Once again, the critics savaged the London premiere of Ibsen’s new work, earning the worst reviews of his career to that point. The Saturday Review condemned what it called “mean and sordid philosophy [and] insidious nastiness…photographic studies of vice and morbidity,” and Pictorial World called it a “hideous nightmare of pessimism. The play is simply a bad escape of moral sewage-gas. Hedda’s soul is a-crawl with the foulest passions of humanity.” The play did have its admirers though, including Thomas Hardy, Henry James, Bernard Shaw, and Oscar Wilde, who wrote “I felt pity and terror, as though the play had been Greek.”
Why were Ibsen’s plays—Hedda Gabler in particular—so unappreciated upon their debut? Ibsen’s biographer Michael Meyer explains a key obstacle for Victorian audiences: “People who could comprehend a complex character in a novel, with the aid of narrative explanation and the character’s reflections, were often helpless when faced with the same character expressed only through dialogue.” Modern audiences expect this when attending the theatre, but Ibsen was the first playwright to compose drama in such a way. Additionally, the play is written entirely in short exchanges of just a few sentences, also unusual for plays at that time.
Despite its cold initial reception, the play, and Ibsen himself, continued to gain acceptance and popularity in a very short time. In the half century following the play’s debut in America in 1898, there were 15 Broadway productions. It remains the most produced of Ibsen’s plays in both the United Kingdom and the United States. By the time Ibsen died in 1902 at the age of 78, his influence was assured and thousands came to pay their respects. Fittingly, the playwright’s last word was “tvertimod!”, which means “on the contrary.”

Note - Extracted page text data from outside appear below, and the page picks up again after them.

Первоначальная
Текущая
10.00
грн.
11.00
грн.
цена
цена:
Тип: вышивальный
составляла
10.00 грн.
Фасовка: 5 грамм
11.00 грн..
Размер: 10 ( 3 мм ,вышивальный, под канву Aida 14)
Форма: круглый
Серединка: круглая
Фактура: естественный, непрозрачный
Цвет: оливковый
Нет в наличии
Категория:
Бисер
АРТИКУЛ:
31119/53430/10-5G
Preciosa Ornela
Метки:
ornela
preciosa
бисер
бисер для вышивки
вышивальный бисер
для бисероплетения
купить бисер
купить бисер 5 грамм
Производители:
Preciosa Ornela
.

The role of Hedda remains one of the most desired roles for an actress. Elizabeth Robins originated the role in London and starred in the first Broadway production. Other notable actresses to play the role over the years include Eva Le Gallienne (1928, renowned as one of the best interpretations), Peggy Ashcroft (1954), Maggie Smith (1970, in a production directed by Swedish auteur Ingmar Bergman), Claire Bloom (1971), Glenda Jackson (1975), Diana Rigg (1981, TV movie), Fiona Shaw (1991), Annette Bening (1999), Martha Plimpton (2001, Steppenwolf), Kate Burton (2002), Cate Blanchett (2006), and Mary-Louise Parker (2009). The Nicholas Rudall translation of the play first premiered at Court Theatre in Chicago in 1984, with Writers Theatre favorite William Brown playing the role of Eilert Lovborg.
All of Ibsen’s plays, and particularly his masterpiece Hedda Gabler, deeply influenced those following in his footsteps. Two of his younger contemporaries, Strindberg and Chekhov, while disliking Ibsen, continued to explore in their works the modern tragedy that Ibsen had created. Successive writers had no qualms putting Ibsen on a pedestal and acknowledging his influence on their writings. Pirandello declared, “After Shakespeare, I unhesitatingly place Ibsen first.” Eugene O’Neill called his work “intensely human and understandable” and “much nearer to me than Shakespeare.” But perhaps Swedish critic Martin Lamm put it best when he said, “Ibsen is the Rome of modern drama. All roads ultimately lead from him and to him.”